The Triumph Razoredge Owner's Club Ltd, formed in 1975, provides support to the remaining Razoredge saloons. As of 2016, the Club knows of around 250 of these cars distributed worldwide. The later two series of cars with chassis numbers commencing TDB and TDC have survived better than the earlier two variants. This may be due to the commonality of most of the mechanical parts with the Standard Vanguard which was produced during the same period.
These cars provide an elegant sedate motoring. experience. Those that were fitted with the Laycock de Normanville overdrive are able to cruise at around 55 to 60 MPH and return a fuel consumption of about 25 to 27 MPG.
The cars were distinctively styled in the later 1930s vogue for Razor Edge coachwork used in the 1940s by others including Austin for its big Sheerline. The six light (featuring three side windows on each side) design and the thin C pillars at the rear of the passenger cabin anticipated the increased window areas that would become a feature of British cars during the 1960s. The car's side profile resembled that of the contemporary prestigious saloons, which some felt was more than a coincidence. Similar styling subsequently appeared on the smaller Triumph Mayflower. The Managing Director of the Standard Motor Company at that time, Sir John Black, commissioned the design of the Razoredge saloon. There has been much discussion over the years as to exactly which designers of that period were responsible for the styling but it is very clear from the records that Sir John drove the production forward and used the Triumph name from the prewar Triumph company that had been bought by the Standard Motor Company.
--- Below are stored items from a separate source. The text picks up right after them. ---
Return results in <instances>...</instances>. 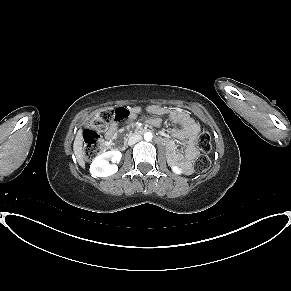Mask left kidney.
I'll return each instance as SVG.
<instances>
[{
  "label": "left kidney",
  "mask_w": 291,
  "mask_h": 291,
  "mask_svg": "<svg viewBox=\"0 0 291 291\" xmlns=\"http://www.w3.org/2000/svg\"><path fill=\"white\" fill-rule=\"evenodd\" d=\"M172 171L176 174H181L182 170L181 168L177 167V166H172Z\"/></svg>",
  "instance_id": "obj_1"
}]
</instances>
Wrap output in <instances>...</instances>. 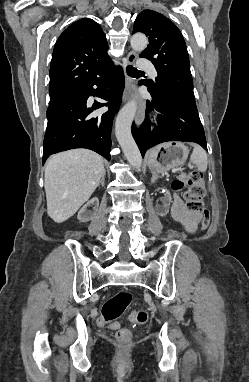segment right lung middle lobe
<instances>
[{
    "label": "right lung middle lobe",
    "instance_id": "obj_1",
    "mask_svg": "<svg viewBox=\"0 0 249 382\" xmlns=\"http://www.w3.org/2000/svg\"><path fill=\"white\" fill-rule=\"evenodd\" d=\"M57 104V103H56ZM53 105H55V104H50L49 106H53Z\"/></svg>",
    "mask_w": 249,
    "mask_h": 382
}]
</instances>
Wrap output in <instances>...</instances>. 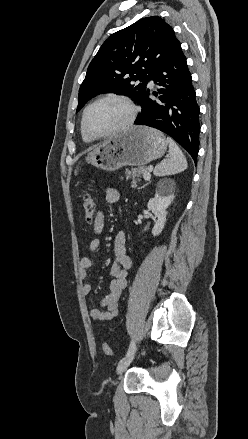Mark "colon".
<instances>
[{"label": "colon", "instance_id": "5ec220e1", "mask_svg": "<svg viewBox=\"0 0 248 439\" xmlns=\"http://www.w3.org/2000/svg\"><path fill=\"white\" fill-rule=\"evenodd\" d=\"M83 210L86 221L92 223L95 219V201L90 193H86L83 197ZM101 349L106 356H113V351L107 343H102Z\"/></svg>", "mask_w": 248, "mask_h": 439}]
</instances>
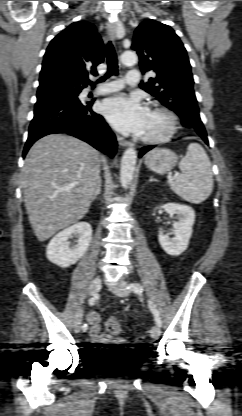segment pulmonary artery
I'll return each instance as SVG.
<instances>
[{"mask_svg":"<svg viewBox=\"0 0 242 416\" xmlns=\"http://www.w3.org/2000/svg\"><path fill=\"white\" fill-rule=\"evenodd\" d=\"M140 79V71L137 69H130L127 72L125 83L128 85H137ZM123 81L115 80L94 90L95 94H110L119 91L122 88Z\"/></svg>","mask_w":242,"mask_h":416,"instance_id":"pulmonary-artery-1","label":"pulmonary artery"}]
</instances>
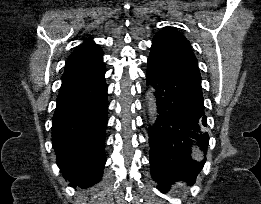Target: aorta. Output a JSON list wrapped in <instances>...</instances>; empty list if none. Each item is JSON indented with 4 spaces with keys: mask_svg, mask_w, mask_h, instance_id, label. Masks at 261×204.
<instances>
[{
    "mask_svg": "<svg viewBox=\"0 0 261 204\" xmlns=\"http://www.w3.org/2000/svg\"><path fill=\"white\" fill-rule=\"evenodd\" d=\"M147 103H148V114L150 121L154 123L157 119V105H156V98H155V90L152 85H149L147 93Z\"/></svg>",
    "mask_w": 261,
    "mask_h": 204,
    "instance_id": "762f6f07",
    "label": "aorta"
}]
</instances>
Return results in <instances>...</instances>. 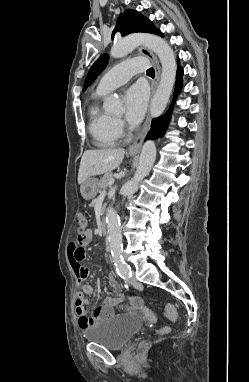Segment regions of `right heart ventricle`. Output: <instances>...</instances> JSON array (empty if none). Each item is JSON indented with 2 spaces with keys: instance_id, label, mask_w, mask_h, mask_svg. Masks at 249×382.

The body was built by Mulliners of Birmingham in the traditional coachbuilder's method of sheet metal over a wooden frame. The principal panels were constructed not from steel, which was in short supply in the wake of the Second World War, but from aluminium. It had been used extensively for aircraft manufacture during the war, which had taken place in a number of car plants (known at the time as "shadow factories") in the English Midlands. But by the mid-1950s aluminium had become the more expensive metal, which may have hastened the Renown's demise.